I have a bash script that does something like that. I start it INSTEAD of the OpenRC / Systemd / Network manager tools for network setup. The bash script uses tools like ethtool, ifconfig, ping, dhclient, iw, etc. to check link and network status and to setup network devices.

----------

## curmudgeon

 *mike155 wrote:*   

> I have a bash script that does something like that. I start it INSTEAD of the OpenRC / Systemd / Network manager tools for network setup.
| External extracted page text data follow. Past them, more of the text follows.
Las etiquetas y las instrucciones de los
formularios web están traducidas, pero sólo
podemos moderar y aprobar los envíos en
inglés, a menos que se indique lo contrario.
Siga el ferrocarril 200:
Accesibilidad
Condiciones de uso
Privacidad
The bash script uses tools like ethtool, ifconfig, ping, dhclient, iw, etc. to check link and network status and to setup network devices.

 

Can you share it (sanitized, of course)? :)

----------

## UberLord

You can do this with dhcpcd + wpa_supplicant - both in the boot OR default runlevels.

The only caveat is that the wifi interface will be up alongside the ethernet interface, but the ethernet interace will always be preferred when that is up.

You want this anyway to switch fast between the two.

The premise is that you use dhcpcd to ARPing a node (by IP address).

If it replies, it will use that profile - either by IP address or hardware address.

If there is no reply it will move onto the next ARPing address.

Once out of addresse to ARPing it will fallback to DHCP/IPv4LL.

So this config should work - just typed up, not really tried.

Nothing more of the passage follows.